[Saved entries]
- Opening Delimiter -

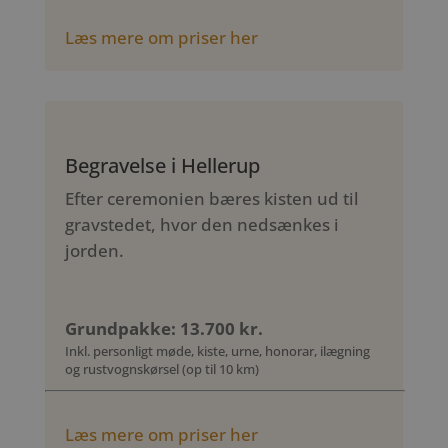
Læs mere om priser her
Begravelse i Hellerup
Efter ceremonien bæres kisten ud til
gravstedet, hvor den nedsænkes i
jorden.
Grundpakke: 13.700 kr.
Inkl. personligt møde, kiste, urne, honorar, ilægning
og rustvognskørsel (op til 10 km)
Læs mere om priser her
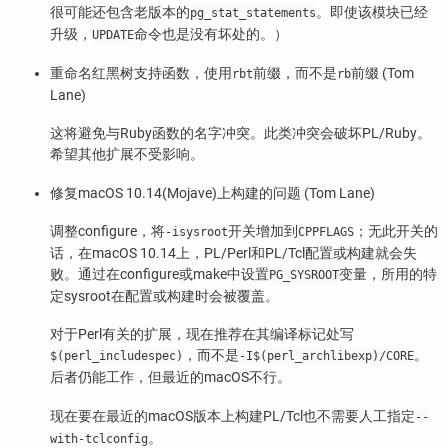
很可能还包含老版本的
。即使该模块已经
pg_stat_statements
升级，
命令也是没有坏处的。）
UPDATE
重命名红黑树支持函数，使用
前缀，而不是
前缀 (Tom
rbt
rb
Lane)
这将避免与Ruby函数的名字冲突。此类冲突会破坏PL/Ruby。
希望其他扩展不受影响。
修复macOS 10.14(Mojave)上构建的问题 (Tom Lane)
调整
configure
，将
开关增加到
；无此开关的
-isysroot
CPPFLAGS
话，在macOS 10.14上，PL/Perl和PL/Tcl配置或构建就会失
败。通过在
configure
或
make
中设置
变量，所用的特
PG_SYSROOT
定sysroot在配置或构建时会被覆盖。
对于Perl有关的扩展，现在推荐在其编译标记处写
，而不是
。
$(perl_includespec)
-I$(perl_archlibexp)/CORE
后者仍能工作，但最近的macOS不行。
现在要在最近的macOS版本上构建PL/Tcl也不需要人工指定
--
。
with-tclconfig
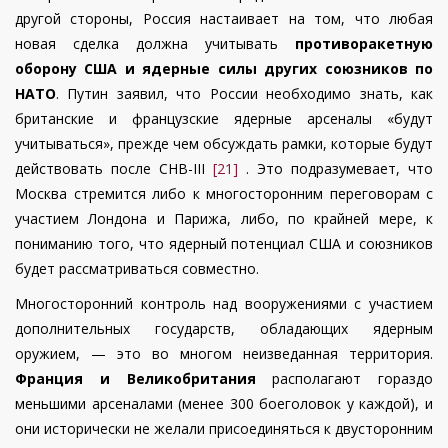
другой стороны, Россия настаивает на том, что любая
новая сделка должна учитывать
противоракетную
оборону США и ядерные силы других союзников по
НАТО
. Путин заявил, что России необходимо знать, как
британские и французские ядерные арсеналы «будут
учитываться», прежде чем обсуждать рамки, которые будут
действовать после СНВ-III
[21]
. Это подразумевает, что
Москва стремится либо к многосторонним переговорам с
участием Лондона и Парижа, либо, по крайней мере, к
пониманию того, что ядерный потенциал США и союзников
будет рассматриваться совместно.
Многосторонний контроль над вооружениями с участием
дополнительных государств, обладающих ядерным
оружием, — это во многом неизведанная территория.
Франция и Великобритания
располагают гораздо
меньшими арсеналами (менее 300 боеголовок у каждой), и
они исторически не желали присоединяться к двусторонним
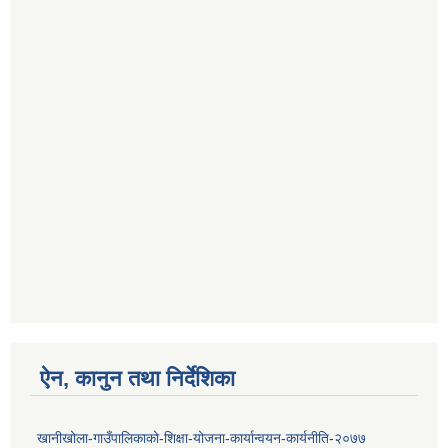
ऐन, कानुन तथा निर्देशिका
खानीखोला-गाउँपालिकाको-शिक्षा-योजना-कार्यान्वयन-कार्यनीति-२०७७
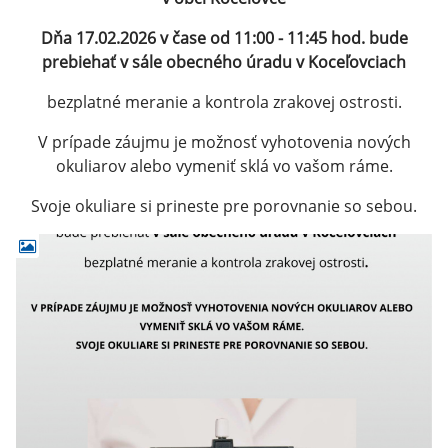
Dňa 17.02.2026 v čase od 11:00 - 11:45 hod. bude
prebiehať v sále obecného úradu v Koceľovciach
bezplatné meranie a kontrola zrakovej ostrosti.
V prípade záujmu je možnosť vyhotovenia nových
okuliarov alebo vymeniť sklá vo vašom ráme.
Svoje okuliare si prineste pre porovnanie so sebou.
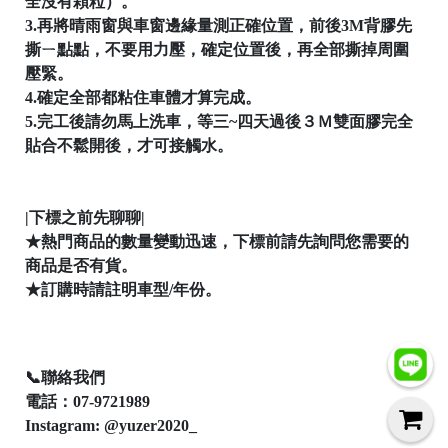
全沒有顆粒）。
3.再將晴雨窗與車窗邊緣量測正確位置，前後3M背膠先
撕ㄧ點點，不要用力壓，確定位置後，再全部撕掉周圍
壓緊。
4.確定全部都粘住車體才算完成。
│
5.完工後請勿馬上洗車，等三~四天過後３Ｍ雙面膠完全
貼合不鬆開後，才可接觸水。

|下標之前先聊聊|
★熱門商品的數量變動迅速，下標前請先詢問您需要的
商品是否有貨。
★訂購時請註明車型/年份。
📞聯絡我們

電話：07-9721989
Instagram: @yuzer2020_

- Closing Delimiter -
- Opening Delimiter -

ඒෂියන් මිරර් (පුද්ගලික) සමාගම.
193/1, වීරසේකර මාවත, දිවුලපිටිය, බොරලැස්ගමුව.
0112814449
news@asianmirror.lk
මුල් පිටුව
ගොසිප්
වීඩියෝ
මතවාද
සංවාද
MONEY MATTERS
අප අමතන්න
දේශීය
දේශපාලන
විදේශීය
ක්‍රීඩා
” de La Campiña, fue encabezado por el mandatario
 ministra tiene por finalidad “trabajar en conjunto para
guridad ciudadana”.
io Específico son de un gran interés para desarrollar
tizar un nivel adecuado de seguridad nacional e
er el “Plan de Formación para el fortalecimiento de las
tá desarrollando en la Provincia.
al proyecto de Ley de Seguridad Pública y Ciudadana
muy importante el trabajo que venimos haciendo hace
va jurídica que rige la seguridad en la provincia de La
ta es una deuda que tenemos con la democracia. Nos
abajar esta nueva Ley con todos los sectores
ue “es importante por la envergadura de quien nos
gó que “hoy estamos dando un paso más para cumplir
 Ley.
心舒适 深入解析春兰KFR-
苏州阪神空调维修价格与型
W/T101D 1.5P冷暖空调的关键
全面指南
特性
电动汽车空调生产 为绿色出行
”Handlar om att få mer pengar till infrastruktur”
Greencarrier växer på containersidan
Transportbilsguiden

- Closing Delimiter -
- Opening Delimiter -

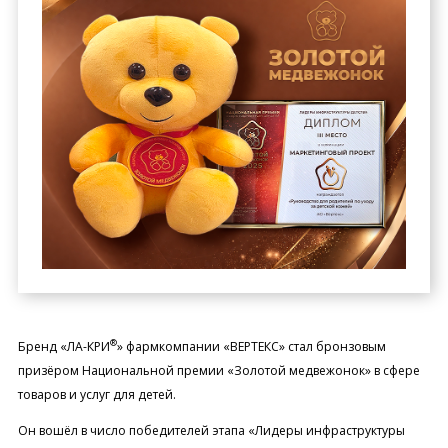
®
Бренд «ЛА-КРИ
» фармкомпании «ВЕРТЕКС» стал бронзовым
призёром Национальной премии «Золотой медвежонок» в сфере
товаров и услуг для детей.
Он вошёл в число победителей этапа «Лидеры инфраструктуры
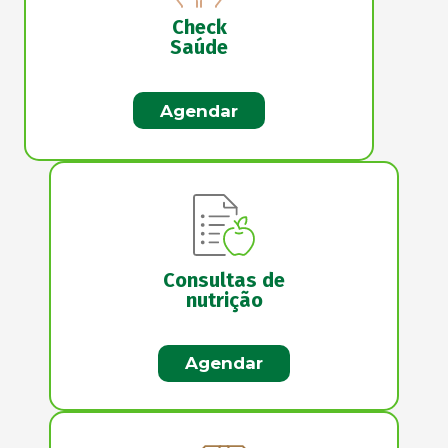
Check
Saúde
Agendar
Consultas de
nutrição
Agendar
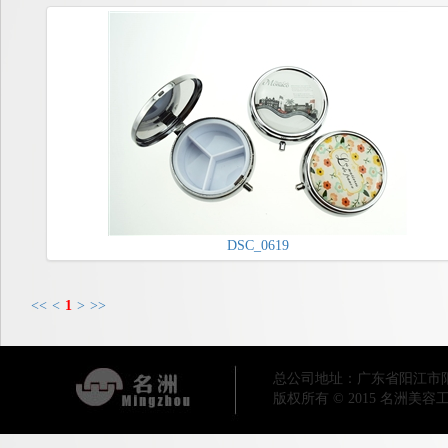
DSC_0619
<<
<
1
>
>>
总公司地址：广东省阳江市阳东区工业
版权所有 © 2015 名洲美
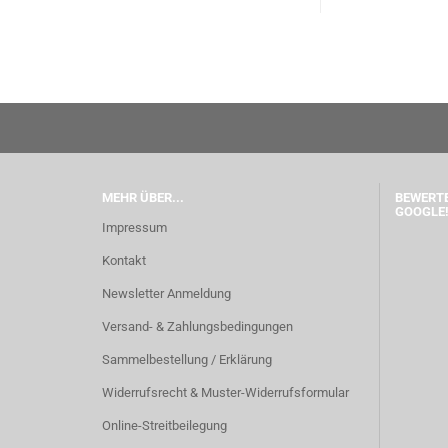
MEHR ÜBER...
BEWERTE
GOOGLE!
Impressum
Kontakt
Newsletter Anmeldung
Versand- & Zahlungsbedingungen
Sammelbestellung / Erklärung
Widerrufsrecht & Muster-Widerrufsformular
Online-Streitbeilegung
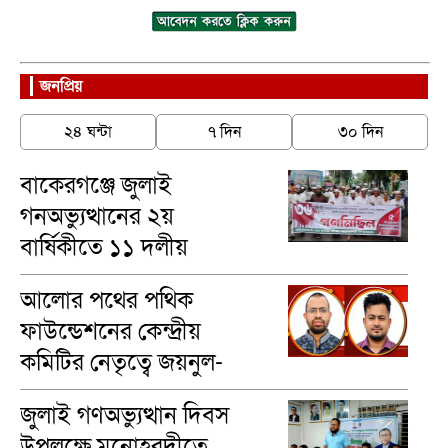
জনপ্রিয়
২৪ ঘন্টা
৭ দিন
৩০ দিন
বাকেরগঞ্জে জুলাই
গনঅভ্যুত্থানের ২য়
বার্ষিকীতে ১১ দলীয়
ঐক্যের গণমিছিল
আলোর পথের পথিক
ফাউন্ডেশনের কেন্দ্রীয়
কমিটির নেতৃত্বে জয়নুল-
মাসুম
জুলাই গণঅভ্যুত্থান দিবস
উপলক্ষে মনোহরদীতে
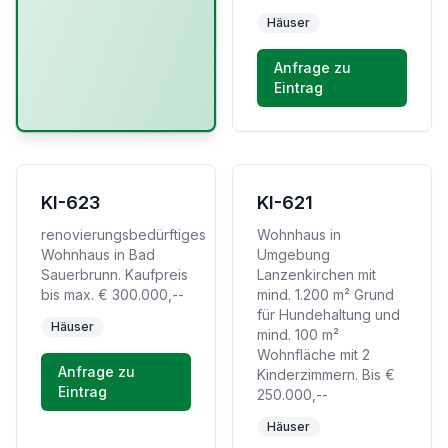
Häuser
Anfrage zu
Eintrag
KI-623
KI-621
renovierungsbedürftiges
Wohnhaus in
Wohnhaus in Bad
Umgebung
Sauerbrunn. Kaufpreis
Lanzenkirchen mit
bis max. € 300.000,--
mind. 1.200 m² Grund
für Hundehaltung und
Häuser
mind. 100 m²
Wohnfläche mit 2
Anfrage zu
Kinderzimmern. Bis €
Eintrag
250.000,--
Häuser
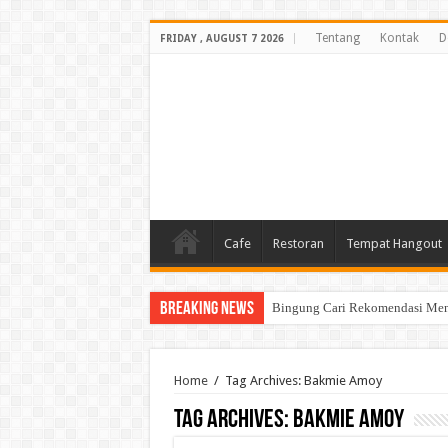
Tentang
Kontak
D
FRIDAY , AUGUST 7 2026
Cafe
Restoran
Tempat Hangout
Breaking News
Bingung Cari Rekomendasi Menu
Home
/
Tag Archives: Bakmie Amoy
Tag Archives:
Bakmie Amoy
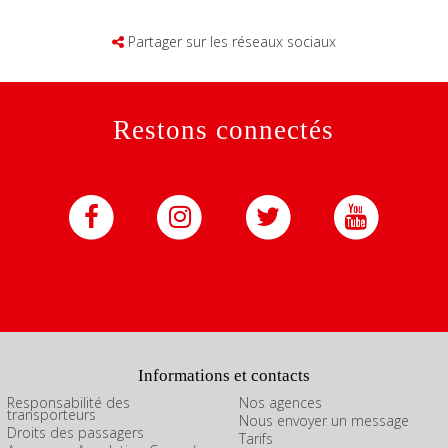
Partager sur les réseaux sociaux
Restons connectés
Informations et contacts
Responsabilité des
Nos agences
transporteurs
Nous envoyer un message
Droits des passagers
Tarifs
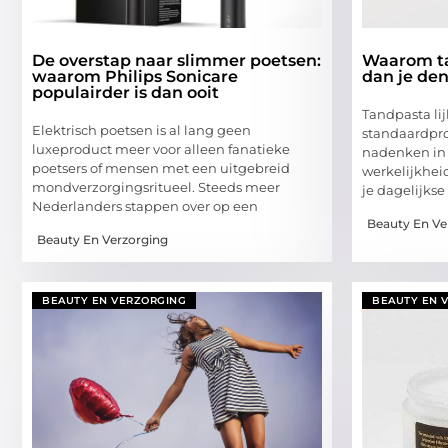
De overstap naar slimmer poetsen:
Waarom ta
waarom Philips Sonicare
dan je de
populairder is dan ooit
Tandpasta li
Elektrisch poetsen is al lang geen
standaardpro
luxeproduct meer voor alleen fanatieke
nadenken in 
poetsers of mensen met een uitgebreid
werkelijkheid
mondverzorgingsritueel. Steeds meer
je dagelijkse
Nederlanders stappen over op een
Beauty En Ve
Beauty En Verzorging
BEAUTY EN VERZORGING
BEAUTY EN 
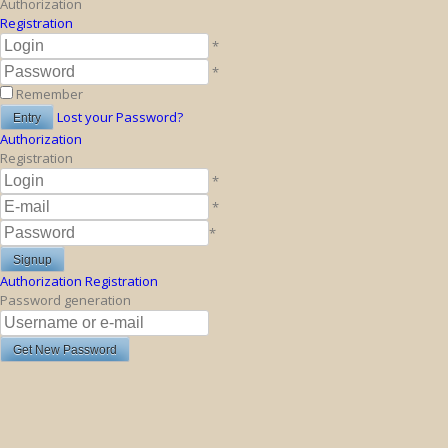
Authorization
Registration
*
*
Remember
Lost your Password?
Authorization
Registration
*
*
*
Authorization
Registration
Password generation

- Closing Delimiter -

**Problem description:**
Answer with a single number, the count of lines in the data that contain "importante".

**Answer box:**
2